While it seems natural to deal with robot teams (“swarms”) as yet another instance of a classical distributed system, important aspects set the former apart from the latter. The dynamics of robot swarms are characterized by an inseparable mixture of spatial and network aspects. Spatial aspects include the fact that robots move, and modify their surrounding environment, while network aspects include a communication modality based on range-limited, gossip-based message passing, and an ever changing topology due to robot navigation across the environment. As a result, the mapping between swarm-level requirements and individual actions is a problem whose solution exceeds current approaches to distributed system design. Designing and developing swarm behaviors is achieved today through a slow trial-and-error process, in which the expertise of the designer and his or her ability to encode complex behaviors are the main factors for success. As a result, very few collaborative or emerging behaviors are actually used in practical robotic applications. While this is bound to change, new methods and techniques are required to alleviate the burden of the designer and allow the development, analysis, and optimization of large-scale collaborative multi-robot applications.
This Research Topic calls for contributions that illustrate and discuss innovative methods and technologies that will allow researchers and practitioners to design, test, and verify multi-robot behaviors at the scale required by real-world applications.
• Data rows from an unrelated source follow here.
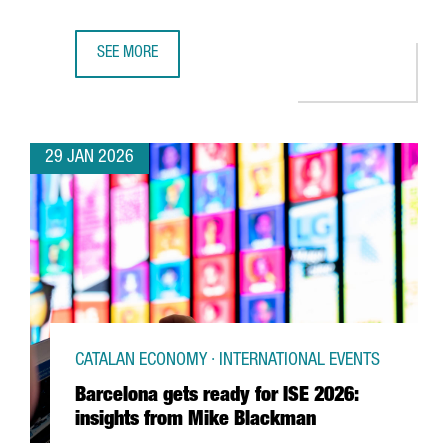
SEE MORE
UK SEMICONDUCTOR COMPANY AION SILICON ESTABLISHES
29 JAN 2026
CATALAN ECONOMY · INTERNATIONAL EVENTS
Barcelona gets ready for ISE 2026:
insights from Mike Blackman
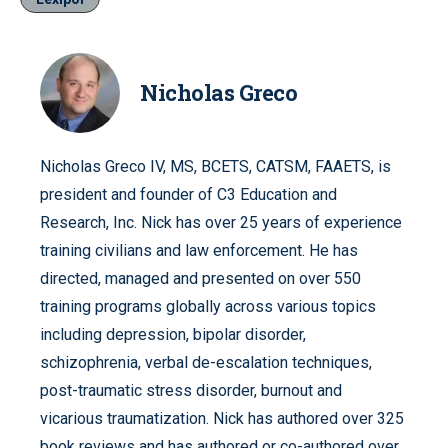
Nicholas Greco
Nicholas Greco IV, MS, BCETS, CATSM, FAAETS, is
president and founder of C3 Education and
Research, Inc. Nick has over 25 years of experience
training civilians and law enforcement. He has
directed, managed and presented on over 550
training programs globally across various topics
including depression, bipolar disorder,
schizophrenia, verbal de-escalation techniques,
post-traumatic stress disorder, burnout and
vicarious traumatization. Nick has authored over 325
book reviews and has authored or co-authored over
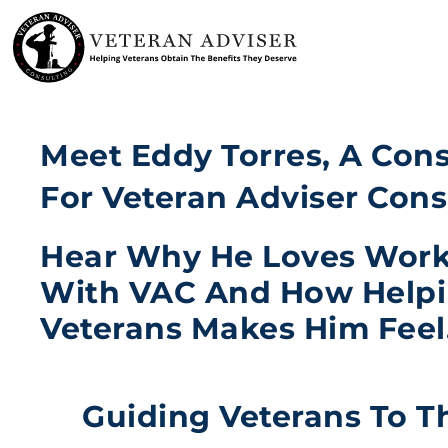
Skip
to
content
Meet Eddy Torres, A Con
For Veteran Adviser Cons
Hear Why He Loves Wor
With VAC And How Help
Veterans Makes Him Feel
Guiding Veterans To T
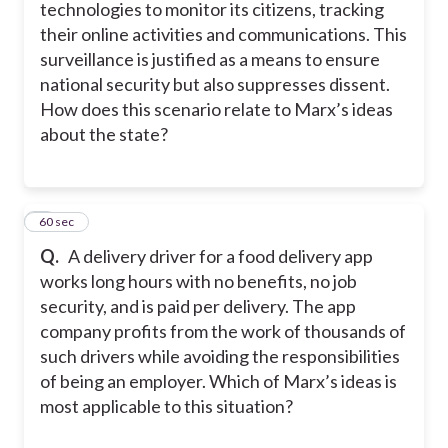
technologies to monitor its citizens, tracking
their online activities and communications. This
surveillance is justified as a means to ensure
national security but also suppresses dissent.
How does this scenario relate to Marx’s ideas
about the state?
6
60 sec
Q.
A delivery driver for a food delivery app
works long hours with no benefits, no job
security, and is paid per delivery. The app
company profits from the work of thousands of
such drivers while avoiding the responsibilities
of being an employer. Which of Marx’s ideas is
most applicable to this situation?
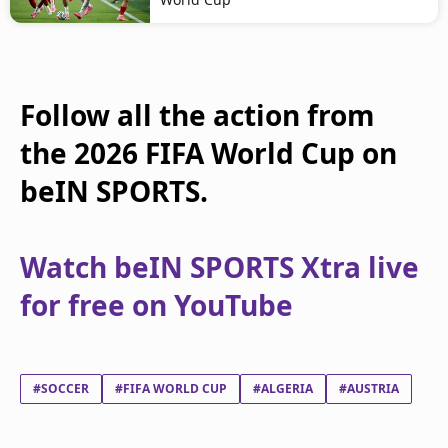
Follow all the action from
the 2026 FIFA World Cup on
beIN SPORTS.
Watch beIN SPORTS Xtra live
for free on YouTube
#SOCCER
#FIFA WORLD CUP
#ALGERIA
#AUSTRIA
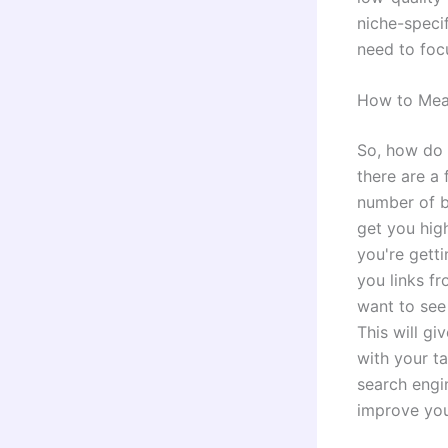
niche-specif
need to foc
How to Meas
So, how do 
there are a
number of ba
get you high
you're getti
you links f
want to see
This will gi
with your ta
search engin
improve your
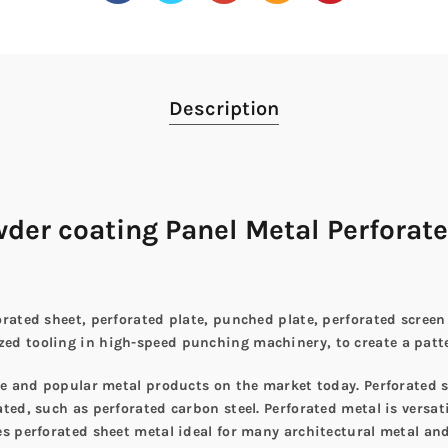
Description
er coating Panel Metal Perforate
rated sheet, perforated plate, punched plate, perforated screen
d tooling in high-speed punching machinery, to create a patter
ile and popular metal products on the market today. Perforated 
ed, such as perforated carbon steel. Perforated metal is versati
s perforated sheet metal ideal for many architectural metal and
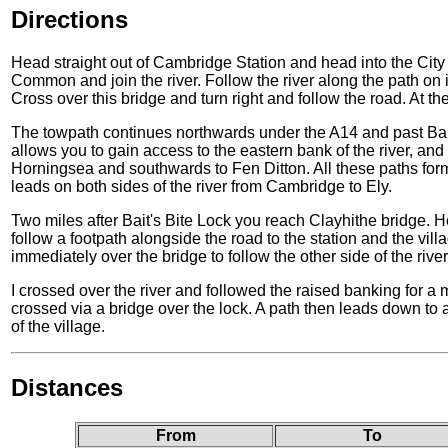
Directions
Head straight out of Cambridge Station and head into the Cit
Common and join the river. Follow the river along the path on 
Cross over this bridge and turn right and follow the road. At th
The towpath continues northwards under the A14 and past Bait's
allows you to gain access to the eastern bank of the river, and
Horningsea and southwards to Fen Ditton. All these paths form 
leads on both sides of the river from Cambridge to Ely.
Two miles after Bait's Bite Lock you reach Clayhithe bridge. He
follow a footpath alongside the road to the station and the villa
immediately over the bridge to follow the other side of the rive
I crossed over the river and followed the raised banking for a 
crossed via a bridge over the lock. A path then leads down to 
of the village.
Distances
From
To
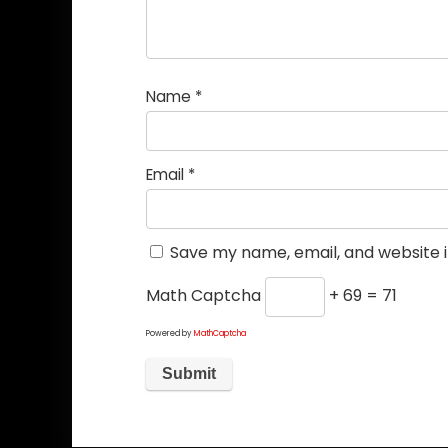
Name
*
Email
*
Save my name, email, and website i
Math Captcha
+ 69 = 71
Powered by
MathCaptcha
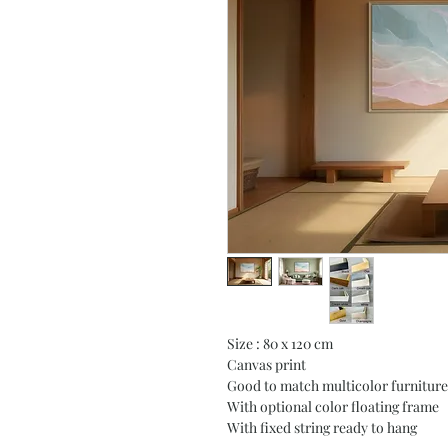
Size : 80 x 120 cm
Canvas print
Good to match multicolor furniture
With optional color floating frame
With fixed string ready to hang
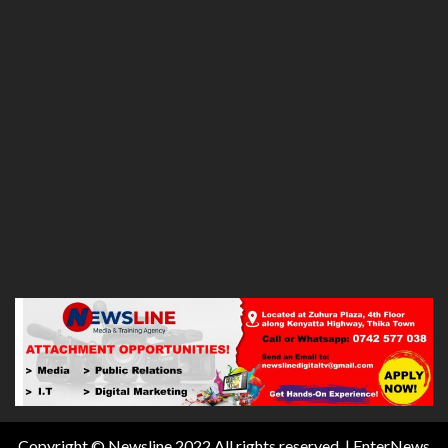
Copyright © Newsline 2022 All rights reserved.
|
EnterNews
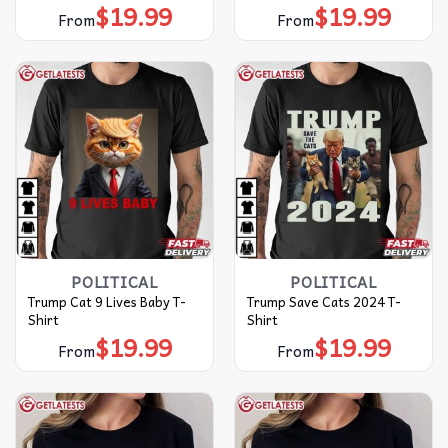
$
19.99
$
19.99
From
From
POLITICAL
POLITICAL
Trump Cat 9 Lives Baby T-
Trump Save Cats 2024 T-
Shirt
Shirt
$
19.99
$
19.99
From
From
This includes the development of new languages that set the designer at the appropriate abstraction level for swarm robotics, techniques for the deployment of software across hundreds if not thousands of robots, methods for debugging and verification methods of distributed robotic systems, and algorithms for consensus and decision making.
In summary, this Research Topic calls for contributions that can push forward our understanding of how multi-robot applications should be designed, developed, and optimized.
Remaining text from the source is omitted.